## RECORDED DATA
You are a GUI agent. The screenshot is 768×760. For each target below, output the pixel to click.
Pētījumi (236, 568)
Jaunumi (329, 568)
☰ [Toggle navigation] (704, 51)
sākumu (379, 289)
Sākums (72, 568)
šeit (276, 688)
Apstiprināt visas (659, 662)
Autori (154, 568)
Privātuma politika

...

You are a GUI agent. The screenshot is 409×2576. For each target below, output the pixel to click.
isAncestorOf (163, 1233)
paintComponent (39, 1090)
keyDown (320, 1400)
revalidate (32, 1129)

## DESCRIPTION OF THE TASK
The required answer is the run of lines above, starting at the line with "šeit (276, 688)" and ending at the line with "Privātuma politika", reproduced exactly with both ends.

## RESULT BELOW
šeit (276, 688)
Apstiprināt visas (659, 662)
Autori (154, 568)
Privātuma politika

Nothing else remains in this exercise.